__What this task involves__
The first line of the entries below, the line containing "(народная новость, 0", and every line between them should be repeated exactly, and nothing else.

__Listed entries__

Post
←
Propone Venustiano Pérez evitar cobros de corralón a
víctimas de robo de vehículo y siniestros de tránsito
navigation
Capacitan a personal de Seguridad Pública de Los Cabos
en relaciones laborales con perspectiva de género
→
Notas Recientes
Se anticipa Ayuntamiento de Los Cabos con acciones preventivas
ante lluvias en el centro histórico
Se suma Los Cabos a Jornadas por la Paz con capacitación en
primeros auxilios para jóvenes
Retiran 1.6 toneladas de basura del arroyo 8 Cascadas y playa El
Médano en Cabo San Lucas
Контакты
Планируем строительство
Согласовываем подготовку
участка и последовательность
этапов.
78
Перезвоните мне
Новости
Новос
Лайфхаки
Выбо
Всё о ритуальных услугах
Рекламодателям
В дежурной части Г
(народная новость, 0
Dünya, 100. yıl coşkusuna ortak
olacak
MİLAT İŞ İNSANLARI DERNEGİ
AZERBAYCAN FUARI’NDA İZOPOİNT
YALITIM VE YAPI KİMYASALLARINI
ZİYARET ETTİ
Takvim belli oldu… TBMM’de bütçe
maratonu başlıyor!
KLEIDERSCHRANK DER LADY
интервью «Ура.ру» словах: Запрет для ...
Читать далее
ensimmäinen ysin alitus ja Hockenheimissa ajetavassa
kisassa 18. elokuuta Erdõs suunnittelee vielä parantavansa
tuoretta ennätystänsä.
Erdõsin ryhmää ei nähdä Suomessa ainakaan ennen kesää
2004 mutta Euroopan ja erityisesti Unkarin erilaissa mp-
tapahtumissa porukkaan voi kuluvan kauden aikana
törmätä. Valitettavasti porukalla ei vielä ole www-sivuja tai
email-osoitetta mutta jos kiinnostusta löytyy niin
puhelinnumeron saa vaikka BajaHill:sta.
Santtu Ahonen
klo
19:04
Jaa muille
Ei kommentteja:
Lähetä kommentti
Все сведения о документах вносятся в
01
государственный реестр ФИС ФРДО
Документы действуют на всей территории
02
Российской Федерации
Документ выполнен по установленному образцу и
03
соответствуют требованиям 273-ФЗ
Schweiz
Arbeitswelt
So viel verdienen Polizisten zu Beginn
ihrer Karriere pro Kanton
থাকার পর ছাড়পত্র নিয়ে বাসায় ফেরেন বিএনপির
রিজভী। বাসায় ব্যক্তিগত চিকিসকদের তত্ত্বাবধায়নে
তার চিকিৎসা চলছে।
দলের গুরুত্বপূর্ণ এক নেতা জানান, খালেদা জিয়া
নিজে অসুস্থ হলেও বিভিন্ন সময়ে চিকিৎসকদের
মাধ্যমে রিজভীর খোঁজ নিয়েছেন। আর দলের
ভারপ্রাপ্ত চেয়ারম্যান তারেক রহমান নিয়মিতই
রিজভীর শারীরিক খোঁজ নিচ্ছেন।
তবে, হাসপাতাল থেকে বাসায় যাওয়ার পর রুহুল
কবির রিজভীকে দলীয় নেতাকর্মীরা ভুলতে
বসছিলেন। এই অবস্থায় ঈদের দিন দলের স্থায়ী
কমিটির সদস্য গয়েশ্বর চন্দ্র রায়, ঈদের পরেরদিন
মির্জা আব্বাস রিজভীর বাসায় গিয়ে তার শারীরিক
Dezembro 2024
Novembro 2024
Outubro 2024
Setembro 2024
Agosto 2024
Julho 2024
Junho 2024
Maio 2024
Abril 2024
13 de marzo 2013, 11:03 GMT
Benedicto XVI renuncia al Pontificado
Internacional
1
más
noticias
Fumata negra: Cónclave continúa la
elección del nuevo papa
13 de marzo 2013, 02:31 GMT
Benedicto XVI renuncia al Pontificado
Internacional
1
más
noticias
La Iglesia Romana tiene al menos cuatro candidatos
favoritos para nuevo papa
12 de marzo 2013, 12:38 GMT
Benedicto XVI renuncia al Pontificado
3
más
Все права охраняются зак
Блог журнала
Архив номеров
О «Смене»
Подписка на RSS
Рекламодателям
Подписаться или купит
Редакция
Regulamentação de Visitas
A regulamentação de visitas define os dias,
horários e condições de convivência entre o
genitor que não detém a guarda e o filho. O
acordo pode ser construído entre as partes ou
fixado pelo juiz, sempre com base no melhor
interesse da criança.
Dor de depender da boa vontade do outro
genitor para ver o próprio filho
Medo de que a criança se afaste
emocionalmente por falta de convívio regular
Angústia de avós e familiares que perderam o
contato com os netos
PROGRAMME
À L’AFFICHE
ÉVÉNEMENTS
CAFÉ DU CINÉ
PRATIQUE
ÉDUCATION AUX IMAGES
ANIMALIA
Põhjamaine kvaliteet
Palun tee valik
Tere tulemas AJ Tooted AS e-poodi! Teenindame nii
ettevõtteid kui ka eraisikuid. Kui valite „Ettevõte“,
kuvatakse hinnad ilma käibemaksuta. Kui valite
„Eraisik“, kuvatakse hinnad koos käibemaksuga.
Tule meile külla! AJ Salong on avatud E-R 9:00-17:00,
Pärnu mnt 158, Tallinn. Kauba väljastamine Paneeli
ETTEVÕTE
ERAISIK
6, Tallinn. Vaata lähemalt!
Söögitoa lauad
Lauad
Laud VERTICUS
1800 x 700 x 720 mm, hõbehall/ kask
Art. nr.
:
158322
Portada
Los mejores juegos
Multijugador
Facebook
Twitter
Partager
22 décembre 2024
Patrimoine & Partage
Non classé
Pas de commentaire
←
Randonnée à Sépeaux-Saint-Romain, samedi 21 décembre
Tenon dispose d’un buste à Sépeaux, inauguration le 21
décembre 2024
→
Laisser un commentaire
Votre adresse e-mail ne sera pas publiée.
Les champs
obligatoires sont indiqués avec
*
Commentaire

__Output__
Post
←
Propone Venustiano Pérez evitar cobros de corralón a
víctimas de robo de vehículo y siniestros de tránsito
navigation
Capacitan a personal de Seguridad Pública de Los Cabos
en relaciones laborales con perspectiva de género
→
Notas Recientes
Se anticipa Ayuntamiento de Los Cabos con acciones preventivas
ante lluvias en el centro histórico
Se suma Los Cabos a Jornadas por la Paz con capacitación en
primeros auxilios para jóvenes
Retiran 1.6 toneladas de basura del arroyo 8 Cascadas y playa El
Médano en Cabo San Lucas
Контакты
Планируем строительство
Согласовываем подготовку
участка и последовательность
этапов.
78
Перезвоните мне
Новости
Новос
Лайфхаки
Выбо
Всё о ритуальных услугах
Рекламодателям
В дежурной части Г
(народная новость, 0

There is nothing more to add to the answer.